A escolha da localização do 13º CBA já diz muitas coisas. Ao descer de avião na chegada à Petrolina, são visíveis os canais de concreto que cortam a caatinga para levar, em sistemas de irrigação, água do São Francisco para o meio do sertão. Enquanto isso, em Petrolina, alguns bairros residenciais já estavam a mais de 20 dias sem água para uso doméstico. Pessoas usando água mineral para lavar louça,tomando banho na universidade, casa de amigos ou de outros familiares. Fica nítida a exploração do bioma nomeado de “mata branca”, e como esse branco se transforma em verde. Mas um verde artificial, um verde das monoculturas de frutas para a exportação. O território é quadriculado, partes com caatinga, partes com grandes latifúndios de monoculturas, manga, coco, uva e acerola. Ninguém que lá vive consegue comprar essas frutas. A barragem de sobradinho, há alguns quilômetros de onde aconteceu o congresso, guarda em sua história, comunidades que foram tiradas de seus territórios que ficam no esquecimento, as histórias das lutas e resistência para se manterem alí.
O tema da convivência com os territórios brasileiros e a justiça climática foram centrais neste congresso. Experiências de práticas agroecológicas de produção de alimentos e a soberania alimentar foram temas recorrentes em diversos espaços, mesas, oficinas e espaços autogestionados dos movimentos. Agroecologia como aposta para o enfrentamento às mudanças climáticas direcionou os caminhos trilhados durante o congresso.
As juventudes se apresentaram como grande potência para o movimento agroecológico e para a construção do conhecimento deste campo. O diálogo intergeracional foi marcante, ocorreu neste CBA a primeira plenária de idosos e também a participação das crianças e do brincar como personagens protagonistas para a transição agroecológica que desejamos.
Agricultores entendidos como cientistas tiveram seu espaço oficial na 1ª tenda das inovações, com ferramentas e novas tecnologias criadas nos territórios voltadas à demandas locais. Apresentações de trabalhos nos tapiris dos saberes, dentro da universidade, deram voz principalmente às comunidades tradicionais que constroem conhecimento a partir de suas próprias realidades e territórios. Como colocado na plenária final do CBA: estamos em uma transição agroecológica e metodológica nos congressos, para termos o máximo de coerência no que dizemos e no que fazemos.

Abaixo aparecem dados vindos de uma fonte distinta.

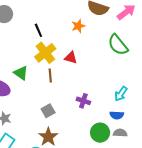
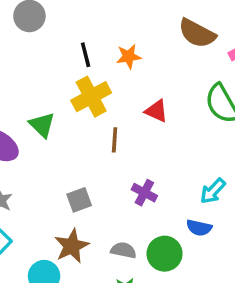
orange star: (78, 26) -> (129, 57), moved
red triangle: (71, 58) -> (156, 111), moved
brown line: (50, 75) -> (115, 140), moved
gray semicircle: (120, 133) -> (123, 250), moved

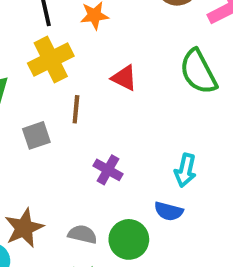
cyan arrow: (213, 191) -> (185, 170), turned -32
gray square: (79, 200) -> (36, 135), moved

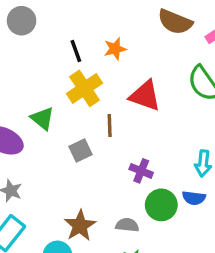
red triangle: (124, 78) -> (145, 96), size x1.5
green circle: (129, 239) -> (161, 205), moved

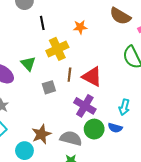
black line: (76, 51) -> (42, 23), moved
red triangle: (145, 96) -> (92, 77), moved
purple cross: (141, 171) -> (85, 106), size x1.5
gray semicircle: (127, 225) -> (71, 138), size x1.5

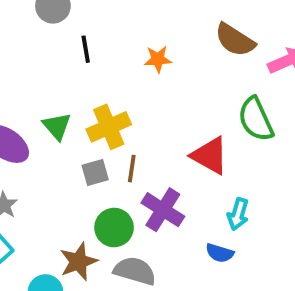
yellow cross: (57, 49) -> (109, 127), moved
brown line: (69, 75) -> (132, 169), moved
red triangle: (92, 77) -> (210, 156), moved
green circle: (94, 129) -> (114, 228), moved

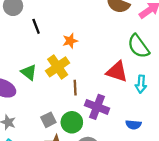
orange star: (158, 59) -> (70, 41), moved
gray square: (95, 173) -> (48, 120), moved
cyan arrow: (238, 214) -> (141, 84), moved

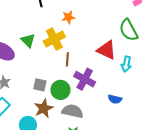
gray square: (48, 120) -> (40, 85), turned 32

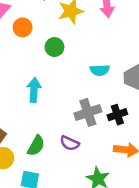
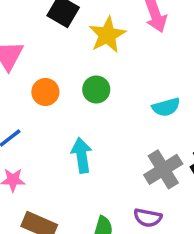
orange circle: (23, 27) -> (45, 92), moved

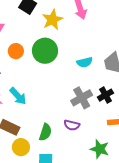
green circle: (96, 90) -> (45, 51), size x1.6
cyan arrow: (82, 155) -> (18, 96), moved, turned 144

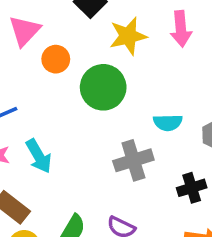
orange circle: (16, 51) -> (56, 59), moved
gray cross: (82, 98) -> (133, 160), moved

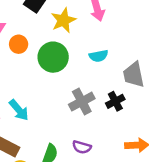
cyan semicircle: (168, 123) -> (99, 56), moved
black cross: (192, 188) -> (115, 101), moved

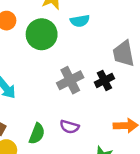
cyan semicircle: (99, 56) -> (80, 21), moved

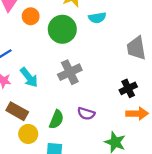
gray cross: (70, 80) -> (70, 72), moved
black cross: (104, 80) -> (128, 88), moved

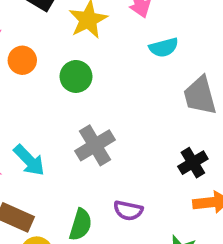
cyan semicircle: (97, 18) -> (164, 47), moved
green circle: (62, 29) -> (76, 76), size x0.7

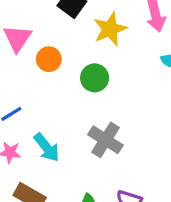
gray cross: (95, 145) -> (106, 140), turned -32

O lugar das mulheres na construção da agroecologia foi um dos eixos centrais e transversais discutidos durante os dias do congresso. Os princípios do feminismo estavam presentes em metodologias de pesquisa, em práticas de produção de alimentos e na construção de políticas públicas. Incidências feministas sobre as políticas públicas caracterizam momentos de plenária. Como apontou Maria Emília Pacheco, da FASE, em sua fala na plenária de encerramento: O lema “sem feminismo não há agroecologia” vai se enraizando pela incorporação dos princípios do feminismo na agroecologia e no compromisso político das organizações contra o patriarcado.
A SOF, representada por Bruna Massis e Sheyla Saori, esteve presente, acompanhando plenárias, espaços autogestionados, mesas de discussão e nos tapiris de saberes. Construímos, a partir do GT Mulheres da ANA, espaços de discussão das políticas públicas de ATER (Assistência Técnica e Extensão Rural) para mulheres, metodologias feministas na prática da agroecologia e os impactos das políticas públicas na vida e para a autonomia das mulheres.

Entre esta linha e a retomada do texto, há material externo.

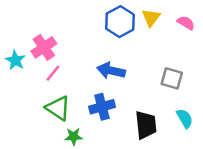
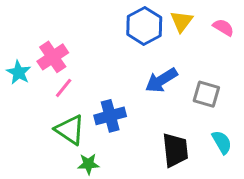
blue arrow: (111, 71) -> (161, 80), moved, turned -44
blue cross: (102, 107) -> (110, 116), moved

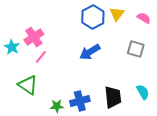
blue arrow: (161, 80) -> (90, 52), moved
gray square: (206, 94) -> (136, 49), moved
blue cross: (110, 116) -> (80, 101), moved
green triangle: (70, 130) -> (28, 85), moved

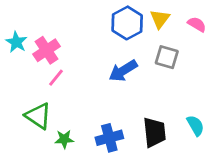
cyan star: (12, 47) -> (16, 42), moved
gray square: (136, 49) -> (167, 57), moved
green star: (57, 106) -> (64, 139), moved

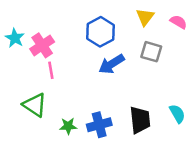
blue hexagon: (127, 23) -> (100, 32), moved
pink line: (56, 78) -> (51, 70), turned -49
green star: (64, 139) -> (68, 126), moved

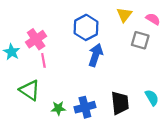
cyan star: (15, 38) -> (12, 52), moved
gray square: (151, 52) -> (140, 40), moved
blue arrow: (112, 64) -> (96, 55), turned 140

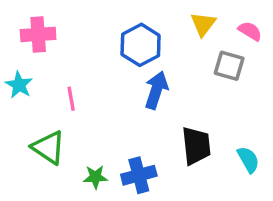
pink cross: (36, 39) -> (38, 34), moved, turned 30
black trapezoid: (120, 103) -> (196, 146), moved

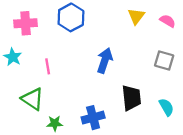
blue hexagon: (141, 45) -> (71, 17), moved
gray square: (229, 66) -> (164, 61), moved
green star: (95, 177) -> (55, 123), moved

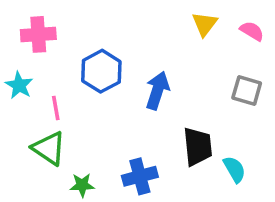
blue hexagon: (71, 17) -> (101, 71), moved
pink line: (48, 66) -> (56, 108), moved
cyan semicircle: (166, 107) -> (234, 169), moved

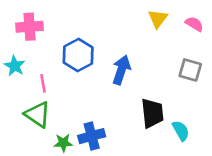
blue cross: (140, 176) -> (92, 136), moved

No Ato público questionamos o acordo entre MDA (Ministério do Desenvolvimento Agrário e Agricultura Familiar (MDA) e Serviço Nacional de Aprendizagem Rural (SENAR) para a atuação em projetos de ATER. Gritamos “Para uma agricultura familiar, uma ATER sem SENAR!” pois entendemos que uma política pública de assistência técnica e extensão rural se faz a partir dos territórios e das demandas locais e não deve se basear em pacotes tecnológicos já preparados.
Nos espaços autogestionados propostos pelo GT Mulheres da ANA discutimos a metodologia das cadernetas agroecológicas, seus impactos nos territórios e o uso dessa metodologia em novas políticas públicas. No espaço autogestionado sobre ATER mulheres ouvimos quatro diferentes experiências da atuação de organizações feministas com a prática de ATER em distintas regiões do país. Neste mesmo espaco incidimos sobre os ministérias MDA e MDS e a ANATER em relaço aos avancos e desafios que temos na construcao de uma politica publica agroecológica e feminista.
“Feministas da Agroecologia na luta por justiça climática, contra o racismo ambiental e por convivência com os territórios”, CBA realiza plenária de Mulheres
A primeira atividade oficial do congresso foi a Plenária de Mulheres. Organizada em conjunto com o Grupo de Trabalho (GT) Mulheres da Articulação Nacional de Agroecologia (ANA), o GT Mulheres da ABA-Agroecologia e a Rede Feminismo e Agroecologia. Com o tema “Feministas da Agroecologia na luta por justiça climática, contra o racismo ambiental e por convivência com os territórios”, trouxe falas que recuperaram o sentido político do CBA e das feministas da agroecologia no congresso. Historicamente esse espaço do feminismo na agroecologia foi de disputa, até que cunhou-se a palavra de ordem “sem feminismo não há agroecologia”.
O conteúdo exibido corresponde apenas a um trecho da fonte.